» Exercise goal
Wherever a line below holds the word "flag", copy that line.

» Source data

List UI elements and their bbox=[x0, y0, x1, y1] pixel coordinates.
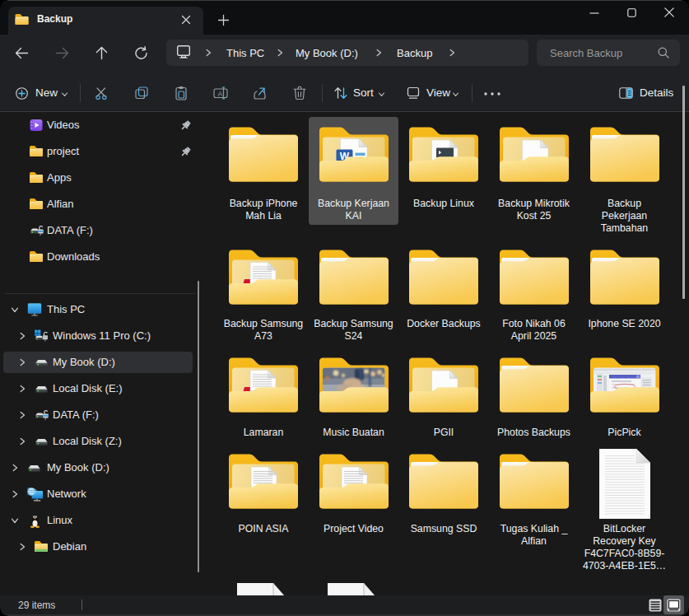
svg-text:A: A bbox=[218, 90, 223, 98]
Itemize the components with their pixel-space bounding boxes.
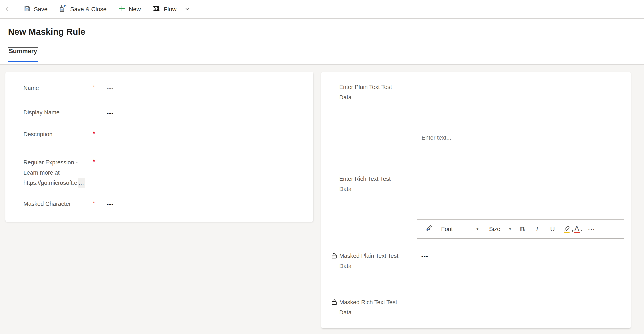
highlighter-icon [562,224,571,234]
size-dropdown-caret-icon: ▾ [509,227,511,231]
save-and-close-icon [59,4,67,14]
regular-expression-required-asterisk: * [93,158,95,166]
save-and-close-button[interactable]: Save & Close [59,4,106,14]
font-dropdown-caret-icon: ▾ [476,227,478,231]
test-data-section-card: Enter Plain Text Test Data --- Enter Ric… [321,72,631,329]
flow-label: Flow [164,6,176,12]
font-color-icon: B A [574,225,580,233]
regular-expression-label: Regular Expression - Learn more at https… [24,158,98,188]
masked-plain-text-value[interactable]: --- [421,253,428,260]
font-color-button[interactable]: B A ▾ [574,225,582,233]
description-label: Description [24,131,98,137]
enter-plain-text-value[interactable]: --- [421,84,428,91]
size-dropdown-label: Size [489,226,500,232]
lock-icon [331,252,338,260]
description-required-asterisk: * [93,130,95,137]
more-formatting-button[interactable]: ⋯ [587,225,596,233]
rich-text-editor-textarea[interactable]: Enter text... [417,129,624,220]
flow-icon [152,4,161,14]
new-label: New [129,6,141,12]
masked-character-required-asterisk: * [93,200,95,207]
font-color-caret-icon: ▾ [581,228,582,233]
display-name-value[interactable]: --- [107,110,114,116]
highlight-color-button[interactable]: ▾ [562,224,574,234]
back-arrow-icon [4,4,14,14]
description-value[interactable]: --- [107,131,114,138]
format-painter-button[interactable] [424,225,433,234]
save-and-close-label: Save & Close [70,6,106,12]
masked-plain-text-label: Masked Plain Text Test Data [339,251,414,271]
size-dropdown[interactable]: Size ▾ [485,224,514,234]
font-color-letter: A [575,225,579,232]
name-value[interactable]: --- [107,85,114,92]
font-color-bar [574,232,580,233]
masked-rich-text-label: Masked Rich Text Test Data [339,297,414,318]
masking-rule-form: Save Save & Close [0,0,644,334]
chevron-down-icon [184,5,191,13]
masked-character-label: Masked Character [24,201,98,207]
format-painter-icon [424,225,433,234]
flow-button[interactable]: Flow [152,4,176,14]
label-truncation-ellipsis: ... [78,178,85,188]
rich-text-placeholder: Enter text... [422,134,451,141]
underline-button[interactable]: U [547,225,558,233]
name-label: Name [24,85,98,91]
rich-text-editor: Enter text... [417,129,624,239]
enter-rich-text-label: Enter Rich Text Test Data [339,174,414,194]
command-buttons: Save Save & Close [24,4,176,14]
font-dropdown-label: Font [441,226,453,232]
save-button[interactable]: Save [24,5,48,14]
command-bar-separator [18,2,18,16]
command-bar: Save Save & Close [0,0,644,19]
new-button[interactable]: New [118,5,141,14]
regular-expression-value[interactable]: --- [107,169,114,176]
masked-character-value[interactable]: --- [107,201,114,208]
tab-summary[interactable]: Summary [8,47,38,62]
lock-icon [331,299,338,307]
italic-button[interactable]: I [532,225,542,233]
command-bar-overflow-button[interactable] [184,5,191,13]
enter-plain-text-label: Enter Plain Text Test Data [339,82,414,102]
back-button[interactable] [0,0,18,19]
save-label: Save [34,6,48,12]
name-required-asterisk: * [93,84,95,91]
font-dropdown[interactable]: Font ▾ [437,224,482,234]
bold-button[interactable]: B [517,225,528,233]
highlight-caret-icon: ▾ [572,229,574,234]
page-title: New Masking Rule [8,27,85,37]
form-body: Name * --- Display Name --- Description … [0,65,644,334]
add-icon [118,5,126,14]
display-name-label: Display Name [24,110,98,115]
rich-text-toolbar: Font ▾ Size ▾ B I U [417,220,624,238]
general-section-card: Name * --- Display Name --- Description … [6,72,314,222]
save-icon [24,5,31,14]
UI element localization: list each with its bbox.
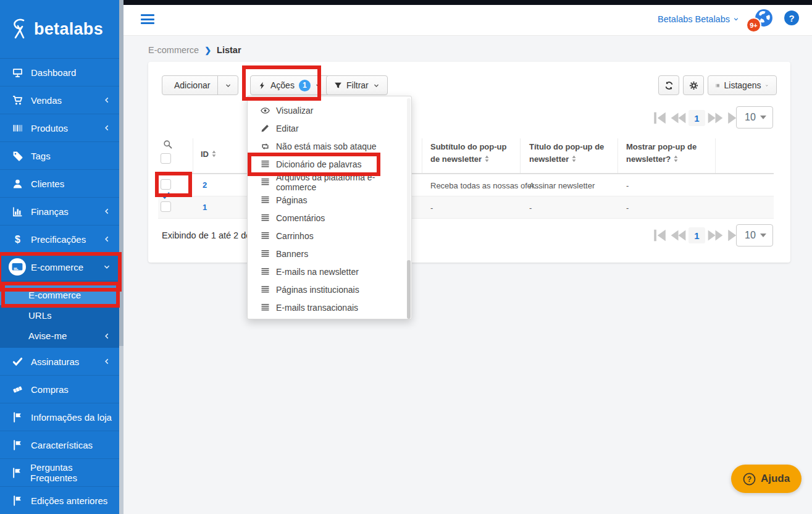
previous-page-button[interactable] (670, 227, 687, 243)
add-button[interactable]: Adicionar (162, 75, 218, 95)
sidebar-item-dashboard[interactable]: Dashboard (0, 59, 119, 86)
sidebar-item-produtos[interactable]: Produtos (0, 114, 119, 142)
column-header-id[interactable]: ID (201, 148, 217, 161)
actions-button[interactable]: Ações 1 (250, 75, 330, 95)
check-icon (161, 191, 170, 200)
account-dropdown[interactable]: Betalabs Betalabs (658, 14, 739, 24)
page-size-select[interactable]: 10 (736, 106, 773, 128)
flag-icon (12, 495, 23, 506)
current-page-button[interactable]: 1 (689, 110, 705, 126)
menu-item-paginas[interactable]: Páginas (248, 191, 411, 209)
sidebar-item-precificacoes[interactable]: $ Precificações (0, 225, 119, 253)
menu-item-comentarios[interactable]: Comentários (248, 209, 411, 227)
sidebar-item-informacoes-da-loja[interactable]: Informações da loja (0, 403, 119, 431)
settings-button[interactable] (683, 75, 704, 95)
notification-badge: 9+ (746, 17, 761, 33)
sidebar-item-label: Precificações (31, 234, 86, 245)
menu-item-emails-na-newsletter[interactable]: E-mails na newsletter (248, 263, 411, 280)
svg-text:$: $ (15, 234, 20, 245)
row-id-link[interactable]: 2 (203, 180, 207, 190)
breadcrumb-page: Listar (217, 45, 241, 55)
select-caret-icon (760, 116, 766, 119)
search-icon[interactable] (163, 140, 172, 149)
sidebar-item-perguntas-frequentes[interactable]: Perguntas Frequentes (0, 459, 119, 487)
sidebar-item-financas[interactable]: Finanças (0, 198, 119, 225)
sidebar-item-assinaturas[interactable]: Assinaturas (0, 348, 119, 376)
menu-item-carrinhos[interactable]: Carrinhos (248, 227, 411, 245)
logo-text: betalabs (34, 20, 103, 39)
sidebar-item-compras[interactable]: Compras (0, 376, 119, 403)
submenu-item-label: Avise-me (28, 331, 67, 341)
align-justify-icon (261, 195, 270, 204)
chart-icon (12, 206, 23, 217)
submenu-item-avise-me[interactable]: Avise-me (0, 326, 119, 346)
current-page-button[interactable]: 1 (689, 227, 705, 243)
row-id-link[interactable]: 1 (203, 203, 207, 212)
next-page-button[interactable] (707, 110, 724, 126)
refresh-icon (664, 81, 674, 90)
records-status-text: Exibindo de 1 até 2 de 2 (162, 230, 258, 240)
filter-button[interactable]: Filtrar (326, 75, 388, 95)
menu-item-dicionario-de-palavras[interactable]: Dicionário de palavras (248, 155, 411, 173)
column-header-title[interactable]: Título do pop-up de newsletter (529, 141, 607, 165)
row-title-cell: Assinar newsletter (529, 181, 595, 190)
submenu-item-label: URLs (28, 310, 52, 321)
column-header-subtitle[interactable]: Subtítulo do pop-up de newsletter (430, 141, 516, 165)
refresh-button[interactable] (658, 75, 679, 95)
sidebar-item-vendas[interactable]: Vendas (0, 86, 119, 114)
next-page-button[interactable] (707, 227, 724, 243)
select-all-checkbox[interactable] (161, 153, 171, 164)
first-page-button[interactable] (651, 110, 668, 126)
sidebar-item-label: Vendas (31, 95, 62, 106)
submenu-item-label: E-commerce (28, 290, 81, 300)
help-icon[interactable]: ? (784, 11, 799, 25)
flag-icon (12, 440, 23, 450)
ticket-icon (12, 384, 23, 395)
chevron-left-icon (103, 124, 111, 132)
logo[interactable]: betalabs (0, 0, 123, 59)
page-size-select[interactable]: 10 (736, 224, 773, 246)
previous-page-button[interactable] (670, 110, 687, 126)
sidebar-item-ecommerce[interactable]: E-commerce (0, 253, 119, 281)
sidebar-item-tags[interactable]: Tags (0, 142, 119, 170)
submenu-item-urls[interactable]: URLs (0, 305, 119, 326)
hamburger-menu-icon[interactable] (141, 14, 154, 25)
chevron-down-icon (733, 16, 739, 22)
select-caret-icon (760, 234, 766, 237)
submenu-item-ecommerce[interactable]: E-commerce (0, 285, 119, 305)
list-icon (716, 82, 720, 90)
column-divider (193, 138, 193, 173)
list-card: Adicionar Ações 1 Filtrar Listagens (148, 62, 790, 263)
chevron-left-icon (103, 332, 111, 340)
align-justify-icon (261, 213, 270, 222)
row-checkbox-checked[interactable] (161, 179, 171, 190)
sidebar-item-label: Perguntas Frequentes (30, 462, 119, 483)
add-dropdown-caret-button[interactable] (217, 75, 238, 95)
menu-item-visualizar[interactable]: Visualizar (248, 101, 411, 119)
align-justify-icon (261, 285, 270, 294)
menu-item-banners[interactable]: Banners (248, 245, 411, 263)
menu-item-editar[interactable]: Editar (248, 119, 411, 137)
first-page-button[interactable] (651, 227, 668, 243)
row-checkbox[interactable] (161, 201, 171, 212)
desktop-icon (12, 67, 23, 78)
menu-scrollbar-thumb[interactable] (407, 260, 411, 319)
sidebar-item-label: Finanças (31, 206, 69, 217)
listings-button[interactable]: Listagens (708, 75, 777, 95)
menu-item-paginas-institucionais[interactable]: Páginas institucionais (248, 280, 411, 298)
help-fab-button[interactable]: ? Ajuda (731, 465, 802, 493)
sidebar-item-edicoes-anteriores[interactable]: Edições anteriores (0, 487, 119, 514)
column-divider (422, 138, 422, 173)
row-show-cell: - (626, 203, 629, 213)
breadcrumb-section[interactable]: E-commerce (148, 45, 199, 55)
menu-item-arquivos-da-plataforma[interactable]: Arquivos da plataforma e-commerce (248, 173, 411, 191)
sidebar-scrollbar[interactable] (119, 0, 123, 514)
sidebar-item-clientes[interactable]: Clientes (0, 170, 119, 198)
sidebar-item-caracteristicas[interactable]: Características (0, 431, 119, 459)
menu-item-emails-transacionais[interactable]: E-mails transacionais (248, 298, 411, 316)
column-header-show[interactable]: Mostrar pop-up de newsletter? (626, 141, 705, 165)
notifications-globe-icon[interactable]: 9+ (755, 9, 773, 27)
sidebar-item-label: Características (31, 440, 93, 450)
sort-icon (211, 150, 217, 158)
menu-item-nao-esta-mais-sob-ataque[interactable]: Não está mais sob ataque (248, 137, 411, 155)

» Task response
flag-icon (12, 495, 23, 506)
flag-icon (12, 440, 23, 450)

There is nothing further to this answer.